Lecture: Contrary to expectations, the number and intensity of protests staged by Israel’s Arab citizens decreased after the al-Aqsa riots in October 2000. The paper tests the validity of competing theories of contentious action in explaining this outcome and suggests modification of the political opportunity model to include variables addressed in theories of international relations. Collective action and violence, especially in bi-national polities situated in unstable geo-strategic settings, is heavily influenced by geo-strategic factors and the way they impinge on the dominant community and the state elite.

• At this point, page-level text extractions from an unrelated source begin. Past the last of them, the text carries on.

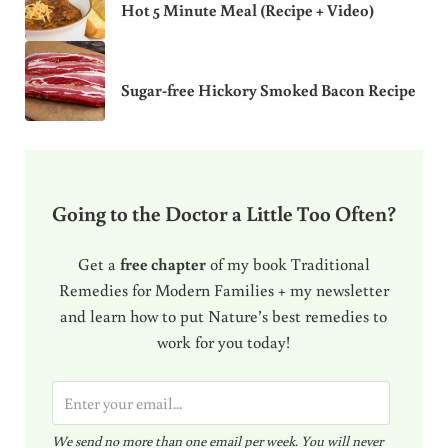
Hot 5 Minute Meal (Recipe + Video)
Sugar-free Hickory Smoked Bacon Recipe
Going to the Doctor a Little Too Often?
Get a
free chapter
of my book Traditional
Remedies for Modern Families + my newsletter
and learn how to put Nature’s best remedies to
work for you today!
E
m
We send no more than one email per week. You will never
a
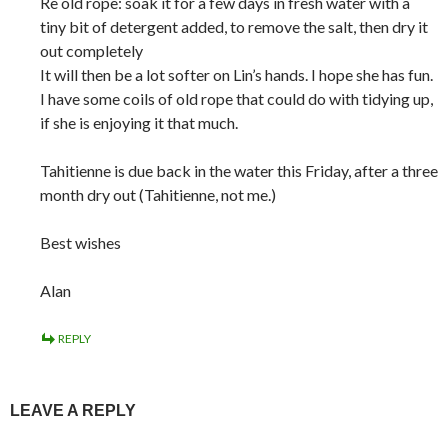
Re old rope: soak it for a few days in fresh water with a
tiny bit of detergent added, to remove the salt, then dry it
out completely
It will then be a lot softer on Lin’s hands. I hope she has fun.
I have some coils of old rope that could do with tidying up,
if she is enjoying it that much.
Tahitienne is due back in the water this Friday, after a three
month dry out (Tahitienne, not me.)
Best wishes
Alan
REPLY
LEAVE A REPLY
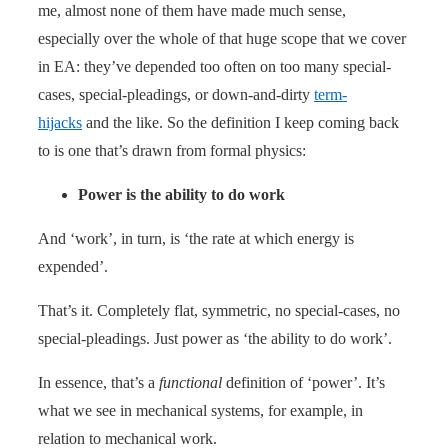
me, almost none of them have made much sense,
especially over the whole of that huge scope that we cover
in EA: they’ve depended too often on too many special-
cases, special-pleadings, or down-and-dirty
term-
hijacks
and the like. So the definition I keep coming back
to is one that’s drawn from formal physics:
Power is the ability to do work
And ‘work’, in turn, is ‘the rate at which energy is
expended’.
That’s it. Completely flat, symmetric, no special-cases, no
special-pleadings. Just power as ‘the ability to do work’.
In essence, that’s a
functional
definition of ‘power’. It’s
what we see in mechanical systems, for example, in
relation to mechanical work.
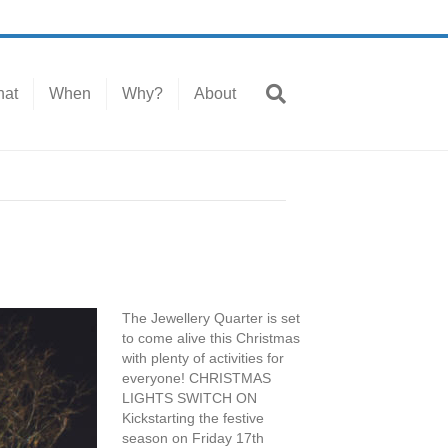
at
When
Why?
About
The Jewellery Quarter is set
to come alive this Christmas
with plenty of activities for
everyone! CHRISTMAS
LIGHTS SWITCH ON
Kickstarting the festive
season on Friday 17th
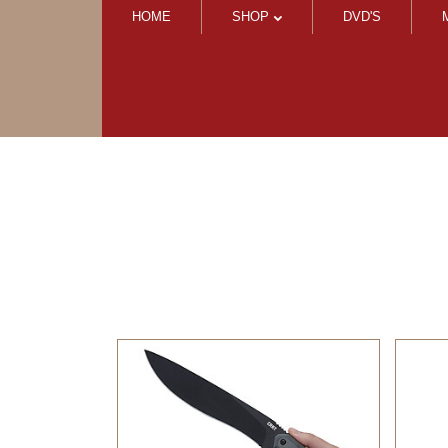
HOME
SHOP
DVD'S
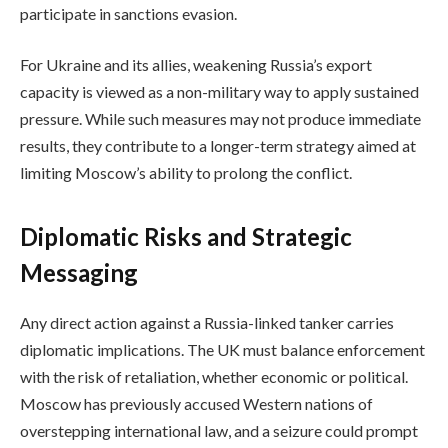
participate in sanctions evasion.
For Ukraine and its allies, weakening Russia’s export
capacity is viewed as a non-military way to apply sustained
pressure. While such measures may not produce immediate
results, they contribute to a longer-term strategy aimed at
limiting Moscow’s ability to prolong the conflict.
Diplomatic Risks and Strategic
Messaging
Any direct action against a Russia-linked tanker carries
diplomatic implications. The UK must balance enforcement
with the risk of retaliation, whether economic or political.
Moscow has previously accused Western nations of
overstepping international law, and a seizure could prompt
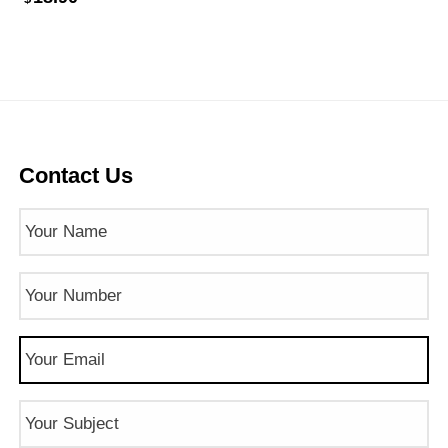
Contact Us
Name
(Required)
Phone
Number
(Required)
Email
(Required)
Subject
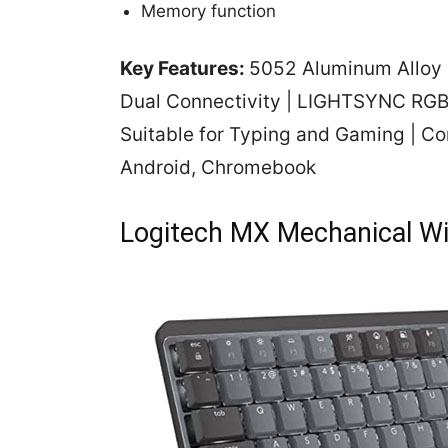
Memory function
Key Features:
5052 Aluminum Alloy b
Dual Connectivity | LIGHTSYNC RGB 
Suitable for Typing and Gaming | Co
Android, Chromebook
Logitech MX Mechanical Wi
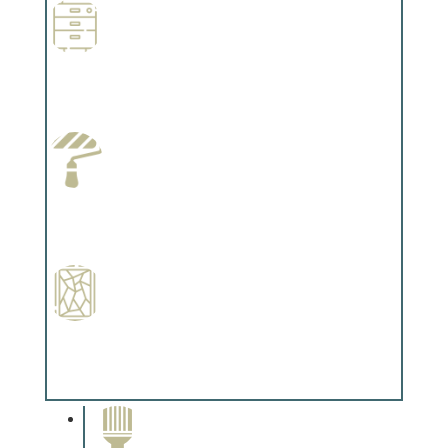
Wallpapering
Complements trim, floors or cabinetry.
Paint Preparation
Complements trim, floors or cabinetry.
Special Finishes
Complements trim, floors or cabinetry.
Paint Removal and
Cleaning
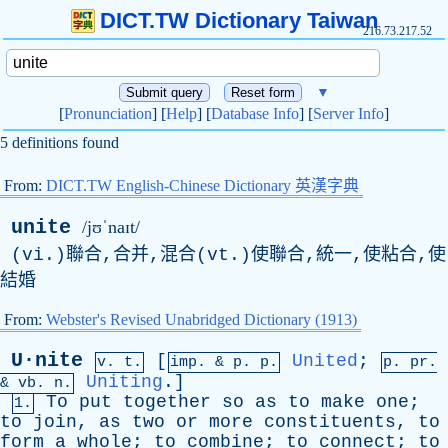
DICT.TW Dictionary Taiwan
216.73.217.52
▼
[
Pronunciation
] [
Help
] [
Database Info
] [
Server Info
]
5 definitions found
From:
DICT.TW English-Chinese Dictionary 英漢字典
unite
/jʊˈnaɪt/
(vi.)聯合,合并,混合(vt.)使聯合,統一,使粘合,使
結婚
From:
Webster's Revised Unabridged Dictionary (1913)
U·nite
[
United
;
v. t.
imp. &
p
. p.
p.
pr
.
Uniting
.]
&
vb
. n.
To
put
together
so
as
to
make
one
;
1.
to
join
,
as
two
or
more
constituents
,
to
form
a
whole
;
to
combine
;
to
connect
;
to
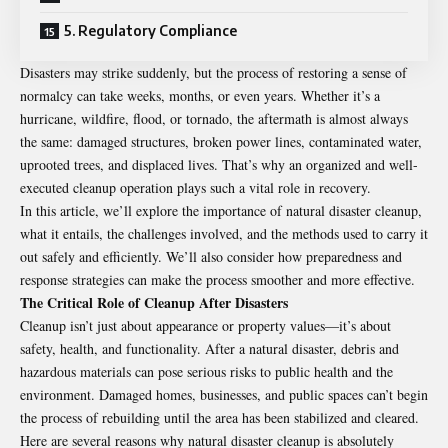
5. Regulatory Compliance
Disasters may strike suddenly, but the process of restoring a sense of
normalcy can take weeks, months, or even years. Whether it’s a
hurricane, wildfire, flood, or tornado, the aftermath is almost always
the same: damaged structures, broken power lines, contaminated water,
uprooted trees, and displaced lives. That’s why an organized and well-
executed cleanup operation plays such a vital role in recovery.
In this article, we’ll explore the importance of natural disaster cleanup,
what it entails, the challenges involved, and the methods used to carry it
out safely and efficiently. We’ll also consider how preparedness and
response strategies can make the process smoother and more effective.
The Critical Role of Cleanup After Disasters
Cleanup isn’t just about appearance or property values—it’s about
safety, health, and functionality. After a natural disaster, debris and
hazardous materials can pose serious risks to public health and the
environment. Damaged homes, businesses, and public spaces can’t begin
the process of rebuilding until the area has been stabilized and cleared.
Here are several reasons why natural disaster cleanup is absolutely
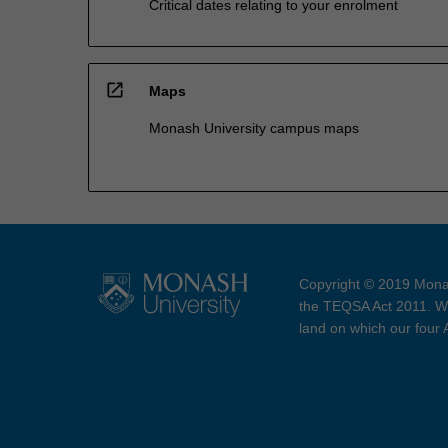
Critical dates relating to your enrolment
open_in_new
Maps
Monash University campus maps
Copyright © 2019 Monas
the TEQSA Act 2011. We
land on which our four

Within this modified framework, the cohesion of the state elite, long regarded as the major independent variable in explaining the level of protest and violence by the competing minority becomes an intervening factor. When the Israeli Arab inter-state conflict seemed to be ebbing, divisions within the dominant community deepened over the Palestinian issue, creating opportunities for Israel’s Arab citizens to achieve their goals through protest. The reemergence of the inter-state conflict in the past decade, with the rise of the Iranian-Hizballah and Hamas threat, has led to greater cohesion in the Jewish public with the result that Arab Israeli protests have also declined. The validity of this argument for other bi-national settings in troubled geo-strategic settings is also explored.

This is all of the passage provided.